Chairman of the Tzohar national religious association of rabbis Rabbi David Stav emphasized the importance of fighting inter-marriage while at the same time conducting the task in an appropriate manner, and strongly criticized Lehava. “We must not fight assimilation by besmirching people or hostility towards someone who isn’t Jewish because it’s not just and it won’t work,” Stav said. 
“To create a people which does not assimilate we need to educate towards values that will enhance the importance us as a nation, the meaning of our existence as a people and the essence of the relationship between personal happiness and our obligations to the people. Only through positive action will we succeed in reducing the rate of assimilation.”

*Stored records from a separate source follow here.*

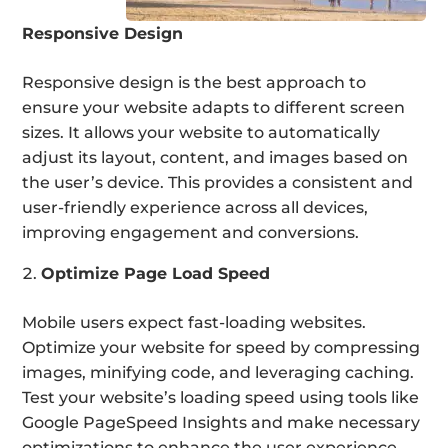
Responsive Design
Responsive design is the best approach to
ensure your website adapts to different screen
sizes. It allows your website to automatically
adjust its layout, content, and images based on
the user’s device. This provides a consistent and
user-friendly experience across all devices,
improving engagement and conversions.
Optimize Page Load Speed
Mobile users expect fast-loading websites.
Optimize your website for speed by compressing
images, minifying code, and leveraging caching.
Test your website’s loading speed using tools like
Google PageSpeed Insights and make necessary
optimizations to enhance the user experience.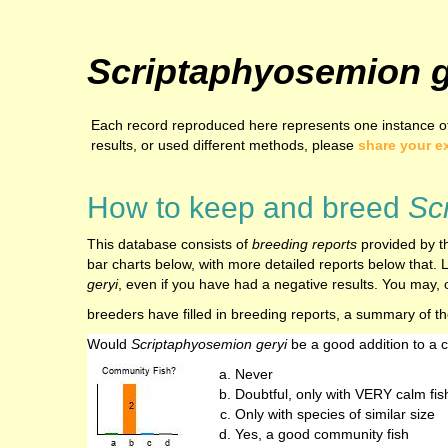
Scriptaphyosemion g
Each record reproduced here represents one instance of
results, or used different methods, please
share your e
How to keep and breed
Sc
This database consists of
breeding reports
provided by th
bar charts below, with more detailed reports below that. L
geryi
, even if you have had a negative results. You may, o
breeders have filled in breeding reports, a summary of t
Would
Scriptaphyosemion geryi
be a good addition to a
Never
Doubtful, only with VERY calm fis
Only with species of similar size
Yes, a good community fish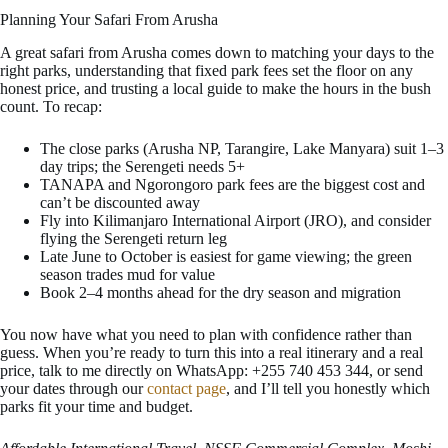
Planning Your Safari From Arusha
A great safari from Arusha comes down to matching your days to the
right parks, understanding that fixed park fees set the floor on any
honest price, and trusting a local guide to make the hours in the bush
count. To recap:
The close parks (Arusha NP, Tarangire, Lake Manyara) suit 1–3
day trips; the Serengeti needs 5+
TANAPA and Ngorongoro park fees are the biggest cost and
can’t be discounted away
Fly into Kilimanjaro International Airport (JRO), and consider
flying the Serengeti return leg
Late June to October is easiest for game viewing; the green
season trades mud for value
Book 2–4 months ahead for the dry season and migration
You now have what you need to plan with confidence rather than
guess. When you’re ready to turn this into a real itinerary and a real
price, talk to me directly on WhatsApp: +255 740 453 344, or send
your dates through our
contact page
, and I’ll tell you honestly which
parks fit your time and budget.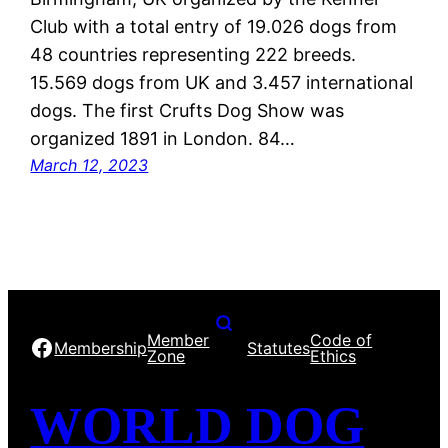
Club with a total entry of 19.026 dogs from
48 countries representing 222 breeds.
15.569 dogs from UK and 3.457 international
dogs. The first Crufts Dog Show was
organized 1891 in London. 84…
March 12, 2023
Member
Code of
Facebook
Membership
Statutes
Zone
Ethics
WORLD DOG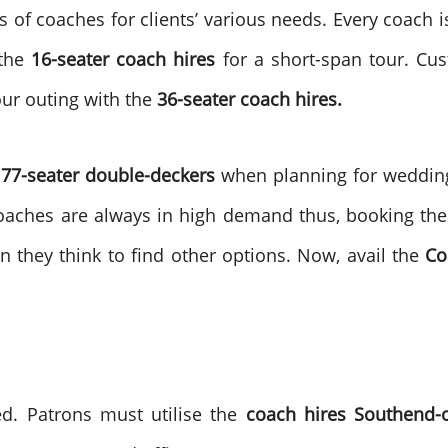
 of coaches for clients’ various needs. Every coach i
 the
16-seater coach hires
for a short-span tour. Cus
ur outing with the
36-seater coach hires.
77-seater double-deckers
when planning for wedding 
oaches are always in high demand thus, booking thes
n they think to find other options. Now, avail the
Co
d. Patrons must utilise the
coach hires Southend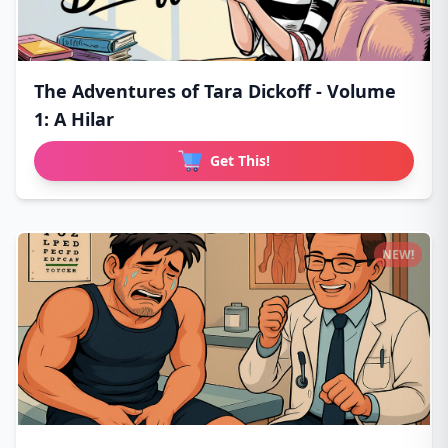
The Adventures of Tara Dickoff - Volume
1: A Hilar
Get This!
NEW!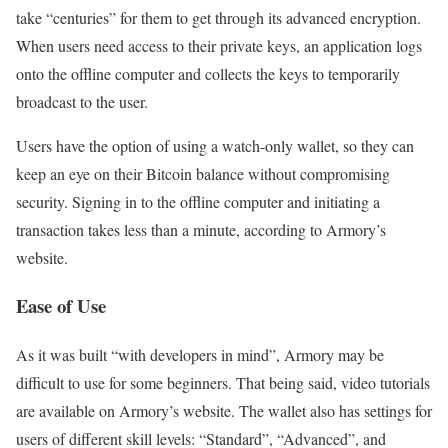
take “centuries” for them to get through its advanced encryption.
When users need access to their private keys, an application logs
onto the offline computer and collects the keys to temporarily
broadcast to the user.
Users have the option of using a watch-only wallet, so they can
keep an eye on their Bitcoin balance without compromising
security. Signing in to the offline computer and initiating a
transaction takes less than a minute, according to Armory’s
website.
Ease of Use
As it was built “with developers in mind”, Armory may be
difficult to use for some beginners. That being said, video tutorials
are available on Armory’s website. The wallet also has settings for
users of different skill levels: “Standard”, “Advanced”, and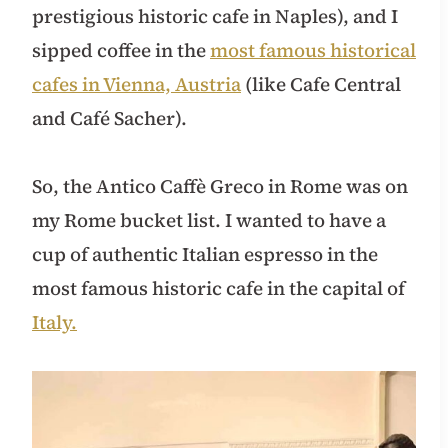
prestigious historic cafe in Naples), and I
sipped coffee in the
most famous historical
cafes in Vienna, Austria
(like Cafe Central
and Café Sacher).
So, the Antico Caffè Greco in Rome was on
my Rome bucket list. I wanted to have a
cup of authentic Italian espresso in the
most famous historic cafe in the capital of
Italy.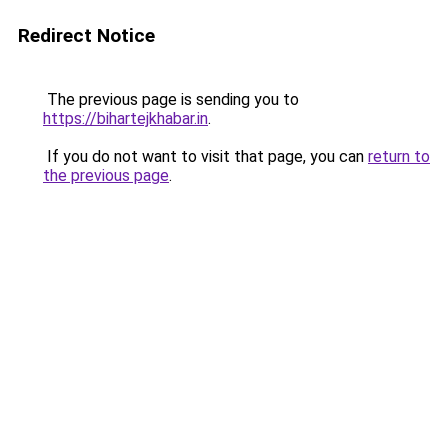
Redirect Notice
The previous page is sending you to
https://bihartejkhabar.in
.
If you do not want to visit that page, you can
return to
the previous page
.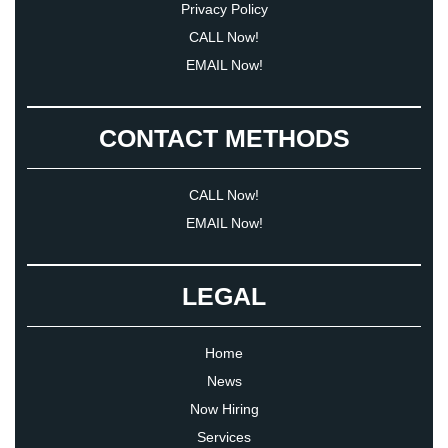
Privacy Policy
CALL Now!
EMAIL Now!
CONTACT METHODS
CALL Now!
EMAIL Now!
LEGAL
Home
News
Now Hiring
Services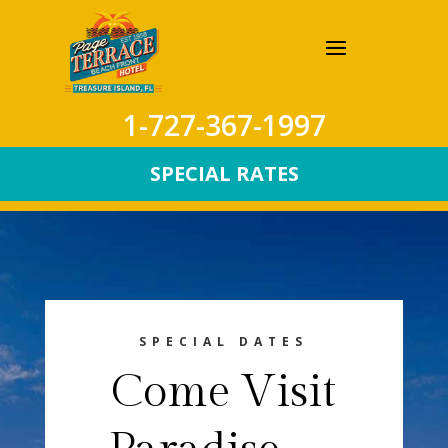
1-727-367-1997
SPECIAL RATES
SPECIAL DATES
Come Visit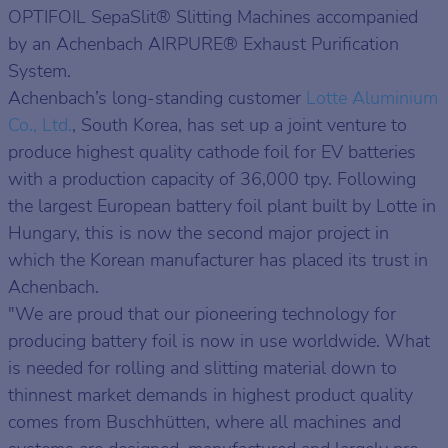
OPTIFOIL SepaSlit® Slitting Machines accompanied
by an Achenbach AIRPURE® Exhaust Purification
System.
Achenbach’s long-standing customer
Lotte Aluminium
Co., Ltd.
, South Korea, has set up a joint venture to
produce highest quality cathode foil for EV batteries
with a production capacity of 36,000 tpy. Following
the largest European battery foil plant built by Lotte in
Hungary, this is now the second major project in
which the Korean manufacturer has placed its trust in
Achenbach.
"We are proud that our pioneering technology for
producing battery foil is now in use worldwide. What
is needed for rolling and slitting material down to
thinnest market demands in highest product quality
comes from Buschhütten, where all machines and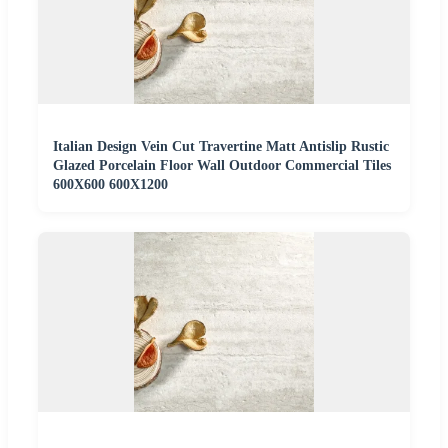
Italian Design Vein Cut Travertine Matt Antislip Rustic
Glazed Porcelain Floor Wall Outdoor Commercial Tiles
600X600 600X1200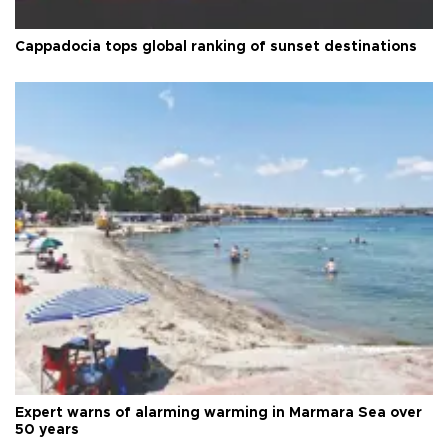
Cappadocia tops global ranking of sunset destinations
Expert warns of alarming warming in Marmara Sea over
50 years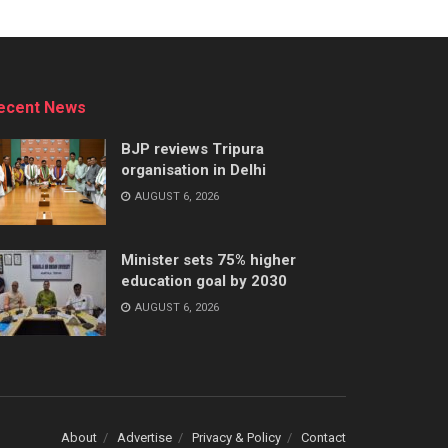
ecent News
BJP reviews Tripura
organisation in Delhi
AUGUST 6, 2026
Minister sets 75% higher
education goal by 2030
AUGUST 6, 2026
About
Advertise
Privacy & Policy
Contact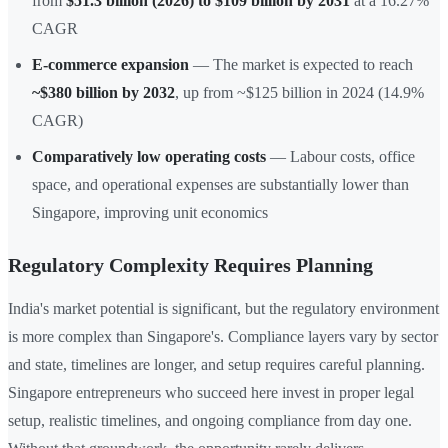
from
$51.3 billion (2026) to $109 billion by 2031
at a 16.27%
CAGR
E-commerce expansion
— The market is expected to reach
~$380 billion by 2032
, up from ~$125 billion in 2024 (14.9%
CAGR)
Comparatively low operating costs
— Labour costs, office
space, and operational expenses are substantially lower than
Singapore, improving unit economics
Regulatory Complexity Requires Planning
India's market potential is significant, but the regulatory environment
is more complex than Singapore's. Compliance layers vary by sector
and state, timelines are longer, and setup requires careful planning.
Singapore entrepreneurs who succeed here invest in proper legal
setup, realistic timelines, and ongoing compliance from day one.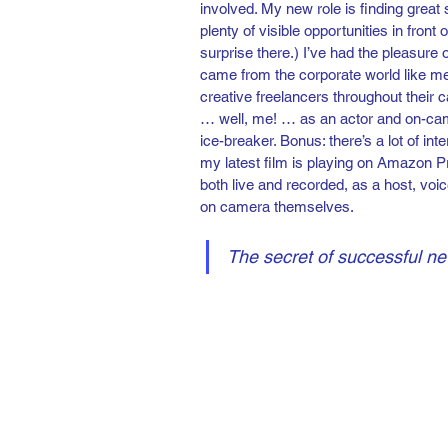
involved. My new role is finding great
plenty of visible opportunities in front
surprise there.) I’ve had the pleasure
came from the corporate world like me
creative freelancers throughout their 
… well, me! … as an actor and on-came
ice-breaker. Bonus: there’s a lot of i
my latest film is playing on Amazon Pr
both live and recorded, as a host, voic
on camera themselves.
The secret of successful ne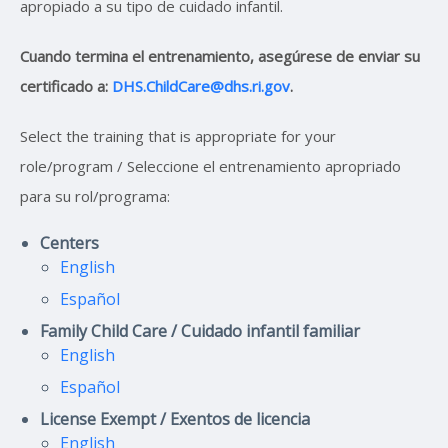
apropiado a su tipo de cuidado infantil.
Cuando termina el entrenamiento, asegúrese de enviar su
certificado a:
DHS.ChildCare@dhs.ri.gov
.
Select the training that is appropriate for your
role/program / Seleccione el entrenamiento apropriado
para su rol/programa:
Centers
English
Español
Family Child Care / Cuidado infantil familiar
English
Español
License Exempt / Exentos de licencia
English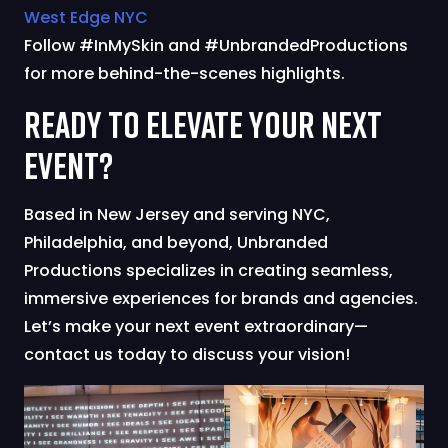
West Edge NYC
Follow #InMySkin and #UnbrandedProductions
for more behind-the-scenes highlights.
Ready to Elevate Your Next
Event?
Based in New Jersey and serving NYC,
Philadelphia, and beyond, Unbranded
Productions specializes in creating seamless,
immersive experiences for brands and agencies.
Let’s make your next event extraordinary—
contact us today to discuss your vision!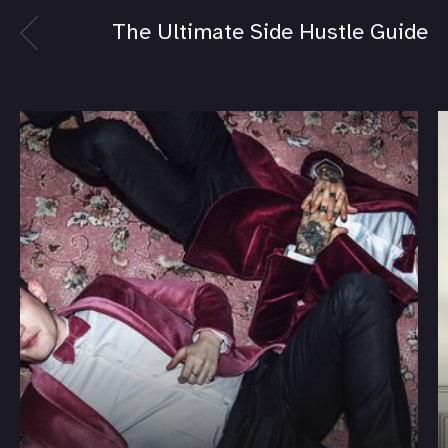
The Ultimate Side Hustle Guide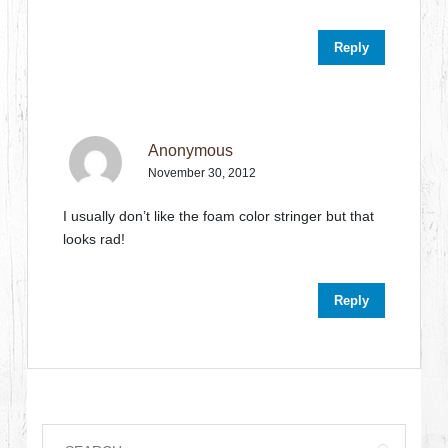
Reply
Anonymous
November 30, 2012
I usually don’t like the foam color stringer but that
looks rad!
Reply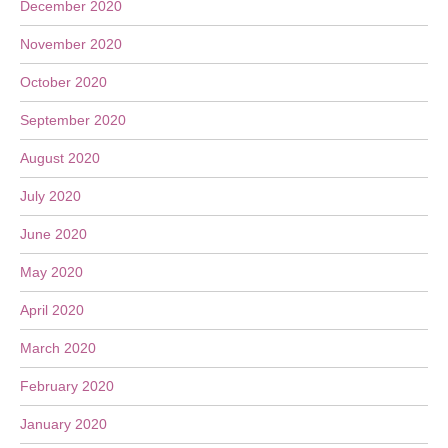
December 2020
November 2020
October 2020
September 2020
August 2020
July 2020
June 2020
May 2020
April 2020
March 2020
February 2020
January 2020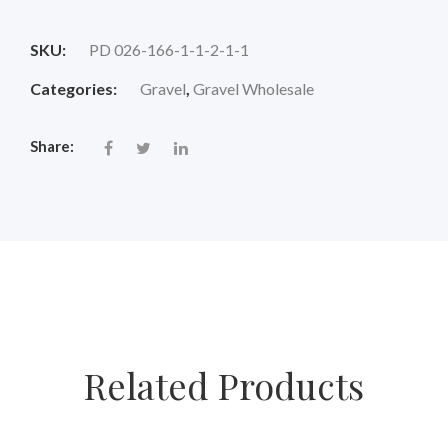
price
price
SKU:
PD 026-166-1-1-2-1-1
was:
is:
Categories:
Gravel
,
Gravel Wholesale
$18.00.
$14.88.
Share:
Related Products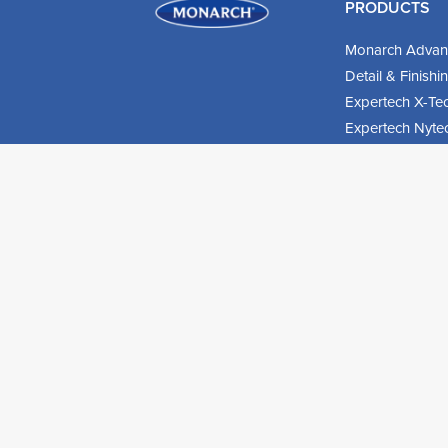
PRODUCTS
Monarch Advan
Detail & Finish
Expertech X-Te
Expertech Nyte
Expertech Hog B
Roller Sleeves
DIY Products
© 2026 Monarch UK. All rights reserved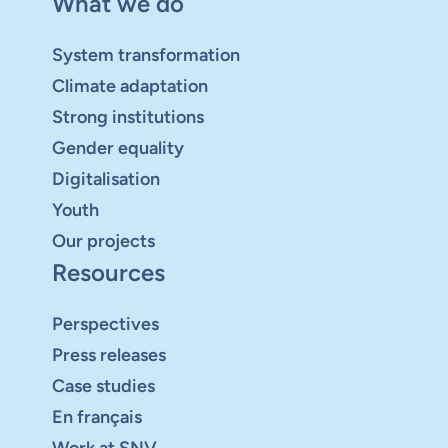
What we do
System transformation
Climate adaptation
Strong institutions
Gender equality
Digitalisation
Youth
Our projects
Resources
Perspectives
Press releases
Case studies
En français
Work at SNV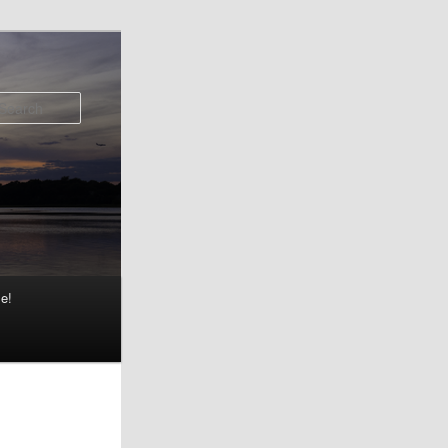
Search
e!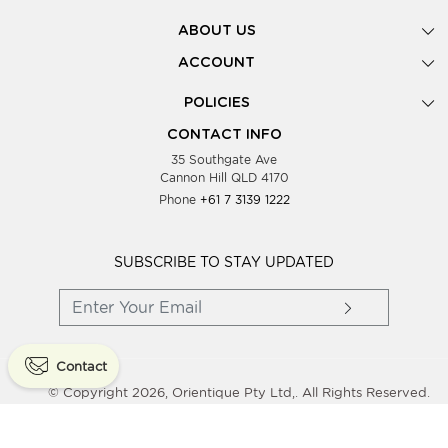
ABOUT US
Gallery
ACCOUNT
Our Story
New Registration
POLICIES
Look Books
Forgot Password
Privacy Policy
Showing Dates
CONTACT INFO
Supplier Terms & Conditions
35 Southgate Ave
Testimonials
Cannon Hill QLD 4170
Blog
Phone
+61 7 3139 1222
FAQs
Contact Us
Wholesale Women Clothing
SUBSCRIBE TO STAY UPDATED
Contact
© Copyright 2026, Orientique Pty Ltd,. All Rights Reserved.
Powered By
Shopaccino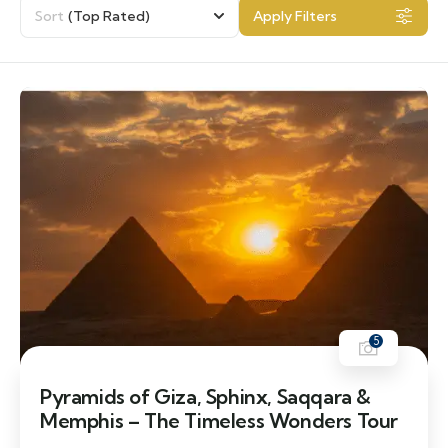
Sort
(Top Rated)
Apply Filters
5
Pyramids of Giza, Sphinx, Saqqara &
Memphis – The Timeless Wonders Tour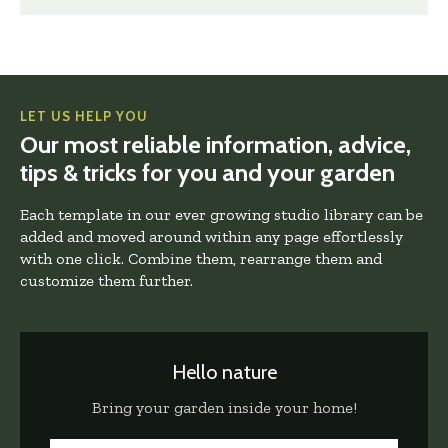
LET US HELP YOU
Our most reliable information, advice,
tips & tricks for you and your garden
Each template in our ever growing studio library can be
added and moved around within any page effortlessly
with one click. Combine them, rearrange them and
customize them further.
Hello nature
Bring your garden inside your home!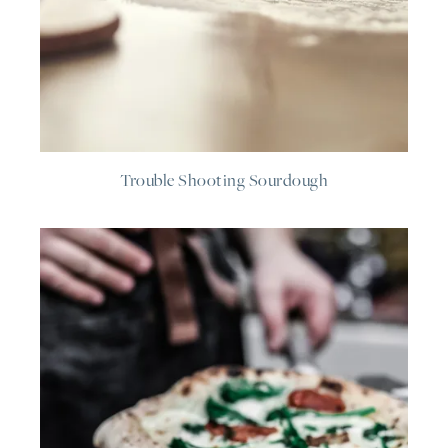
Trouble Shooting Sourdough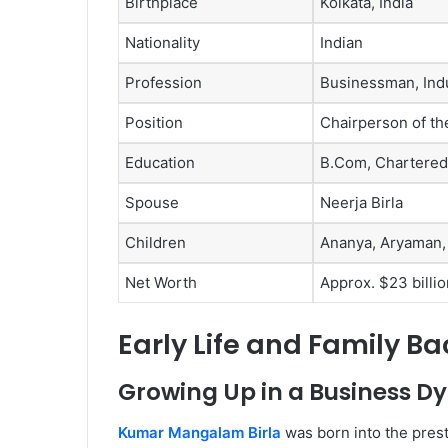
Birthplace
Kolkata, India
Nationality
Indian
Profession
Businessman, Indu
Position
Chairperson of th
Education
B.Com, Chartered
Spouse
Neerja Birla
Children
Ananya, Aryaman,
Net Worth
Approx. $23 billio
Early Life and Family B
Growing Up in a Business D
Kumar Mangalam Birla
was born into the prest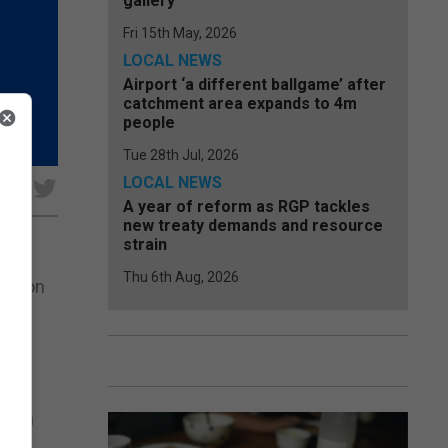
gallery
Fri 15th May, 2026
LOCAL NEWS
Airport ‘a different ballgame’ after
catchment area expands to 4m
people
Tue 28th Jul, 2026
LOCAL NEWS
e
A year of reform as RGP tackles
new treaty demands and resource
strain
Thu 6th Aug, 2026
ent on
tion
 with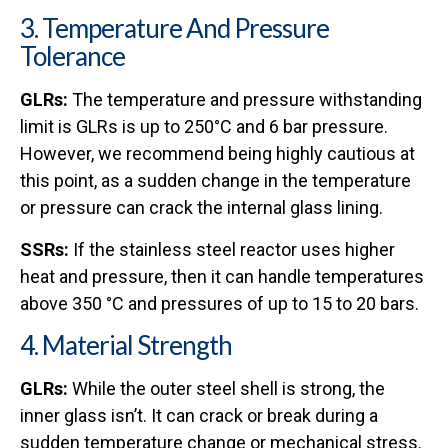
3. Temperature And Pressure
Tolerance
GLRs:
The temperature and pressure withstanding
limit is GLRs is up to 250°C and 6 bar pressure.
However, we recommend being highly cautious at
this point, as a sudden change in the temperature
or pressure can crack the internal glass lining.
SSRs:
If the stainless steel reactor uses higher
heat and pressure, then it can handle temperatures
above 350 °C and pressures of up to 15 to 20 bars.
4. Material Strength
GLRs:
While the outer steel shell is strong, the
inner glass isn’t. It can crack or break during a
sudden temperature change or mechanical stress.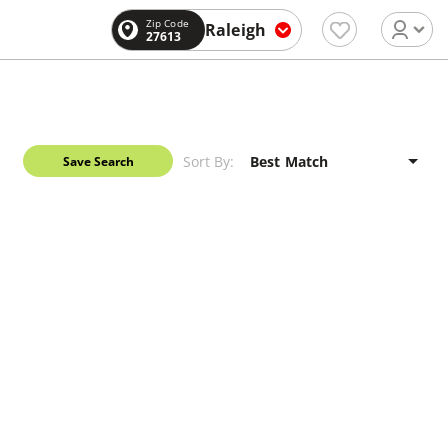
Zip Code
Raleigh
27613
Sort By:
Save Search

Lehava spokesman and former lawmaker Michael Ben-Ari denounced Jews intermarrying with non-Jews of any denomination as 'worse than what Hitler did,' alluding to the murder of 6 million Jews across Europe in World War Two.
Source: Daily Mail

Again, let me point out that I have no real objection to a people trying to maintain their genetic purity. My objection is to Jewish hypocrisy in preaching diversity for the goyim while carefully safeguarding the purity of their own blood lines.